The first part of the survey shows that tablet ownership jumped from 10 percent in December to 19 percent in January, meaning a good chunk of Americans bought tablets during the holiday gift-giving season. The survey doesn’t give a breakdown as to who owns what kind of tablet, but a PC World article  analyzed some of the recent numbers. Amazon offloaded roughly three million Kindle Fires between its launch at the middle of December, and likely sold another 4-5 million over Christmas. Apple, by comparison, sold 13 million iPads in the last quarter.
What perked my interest was the income levels at which Americans bought their gadgets. Of those households making between $30,000 and $49,000, 16 percent owned a tablet. That number more than doubles for those making more than $75,000. I think this best proves Apple’s cunning in being first to market, even with something that’s fairly expensive. One out of every seven or so households firmly in the middle class — if not below that — own a tablet. Do they need one? Absolutely not. If they were in need of a computer, a Dell or HP from Best Buy would do much more for the same price.
The brilliance of the tablet is that it’s convinced those who don’t make much money that they do need one, despite all indications otherwise. Think about it: For those who make $30,000 a year, an iPad is a whopping 1.7 percent of their entire year’s budget. At the same time, tablets have become another gadget that the wealthy purchase simply because it’s the new thing on the block, or because it’s branded by a certain partially-eaten fruit. Apple forged the marketplace by hitting all sectors at once. This isn’t a $2,000 dream laptop — anyone can “afford” an iPad and get all of that Apple glitz and glam.

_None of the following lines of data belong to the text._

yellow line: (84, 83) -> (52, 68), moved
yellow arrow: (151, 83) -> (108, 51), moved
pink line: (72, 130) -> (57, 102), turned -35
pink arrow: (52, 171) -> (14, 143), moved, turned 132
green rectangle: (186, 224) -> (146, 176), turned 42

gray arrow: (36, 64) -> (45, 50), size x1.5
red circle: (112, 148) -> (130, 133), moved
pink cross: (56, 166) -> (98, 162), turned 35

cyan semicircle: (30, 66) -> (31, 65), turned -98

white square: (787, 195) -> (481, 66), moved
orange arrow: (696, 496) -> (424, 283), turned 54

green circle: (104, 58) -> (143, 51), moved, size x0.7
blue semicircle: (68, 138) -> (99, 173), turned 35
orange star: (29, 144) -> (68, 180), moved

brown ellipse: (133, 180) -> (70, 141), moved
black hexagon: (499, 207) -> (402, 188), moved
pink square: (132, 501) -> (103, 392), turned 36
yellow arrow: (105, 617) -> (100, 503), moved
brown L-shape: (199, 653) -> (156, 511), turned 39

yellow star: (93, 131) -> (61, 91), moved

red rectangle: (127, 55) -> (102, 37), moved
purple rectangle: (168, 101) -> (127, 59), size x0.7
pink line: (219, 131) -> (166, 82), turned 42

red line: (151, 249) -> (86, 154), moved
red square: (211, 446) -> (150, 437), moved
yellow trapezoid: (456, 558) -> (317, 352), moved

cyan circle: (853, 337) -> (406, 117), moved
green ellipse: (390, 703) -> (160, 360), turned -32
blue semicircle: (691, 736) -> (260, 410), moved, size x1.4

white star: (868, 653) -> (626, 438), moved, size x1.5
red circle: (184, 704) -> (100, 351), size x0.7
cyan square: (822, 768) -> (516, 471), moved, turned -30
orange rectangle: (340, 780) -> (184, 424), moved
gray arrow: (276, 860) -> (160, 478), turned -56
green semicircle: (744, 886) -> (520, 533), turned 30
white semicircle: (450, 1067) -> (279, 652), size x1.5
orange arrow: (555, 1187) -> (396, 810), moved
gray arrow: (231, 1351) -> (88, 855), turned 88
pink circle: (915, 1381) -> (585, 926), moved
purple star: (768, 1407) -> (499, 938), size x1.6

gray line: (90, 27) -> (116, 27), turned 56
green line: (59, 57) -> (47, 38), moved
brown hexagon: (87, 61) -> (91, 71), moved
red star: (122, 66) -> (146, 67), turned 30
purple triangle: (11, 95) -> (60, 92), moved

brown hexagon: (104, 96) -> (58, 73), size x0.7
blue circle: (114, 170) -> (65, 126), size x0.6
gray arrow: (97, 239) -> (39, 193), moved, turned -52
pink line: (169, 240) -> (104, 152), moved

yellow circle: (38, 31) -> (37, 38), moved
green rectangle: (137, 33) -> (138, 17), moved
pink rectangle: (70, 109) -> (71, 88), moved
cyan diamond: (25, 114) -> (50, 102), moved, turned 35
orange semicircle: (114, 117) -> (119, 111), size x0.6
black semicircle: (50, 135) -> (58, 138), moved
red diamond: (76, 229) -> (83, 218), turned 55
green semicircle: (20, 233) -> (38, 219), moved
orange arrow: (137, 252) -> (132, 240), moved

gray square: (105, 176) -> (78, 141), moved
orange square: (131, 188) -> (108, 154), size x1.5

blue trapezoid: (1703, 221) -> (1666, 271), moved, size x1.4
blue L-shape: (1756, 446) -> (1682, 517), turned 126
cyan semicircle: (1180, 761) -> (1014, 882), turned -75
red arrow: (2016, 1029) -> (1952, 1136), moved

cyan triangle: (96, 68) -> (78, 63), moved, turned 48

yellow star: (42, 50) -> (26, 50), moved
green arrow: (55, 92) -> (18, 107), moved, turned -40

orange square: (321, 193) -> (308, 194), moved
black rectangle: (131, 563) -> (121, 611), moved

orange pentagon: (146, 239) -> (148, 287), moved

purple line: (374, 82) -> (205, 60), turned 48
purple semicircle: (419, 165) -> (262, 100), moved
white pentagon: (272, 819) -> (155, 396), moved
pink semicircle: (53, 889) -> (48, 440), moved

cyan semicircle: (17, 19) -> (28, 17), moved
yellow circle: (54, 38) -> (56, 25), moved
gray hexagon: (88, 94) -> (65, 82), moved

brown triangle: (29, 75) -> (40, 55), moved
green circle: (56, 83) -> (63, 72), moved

And now, the company has just launched its assault on the “old school” textbook. The company claims that its offerings, at $15 a pop, will help students learn more efficiently, and more cheaply. The problem is, of course, that one needs to first purchase an iPad in order to access the eTextbooks (is that a thing yet?). It sounds like the company will soon start lobbying school districts on the merits of their iPad-based system — they’ve already cited the lower costs and portability.
Apple has already made significant headway in the fight to get their laptops on college campuses. Some universities — or at least certain programs within them — require that students purchase an Apple laptop. There’s a pretty popular picture on the Internet (see below) that shows an entire lecture hall of students (supposedly of the The Missouri School of Journalism), somewhere in the hundreds, with their faces all aglow by Mac screens. The sea of lit-up Apple logos is actually a bit creepy.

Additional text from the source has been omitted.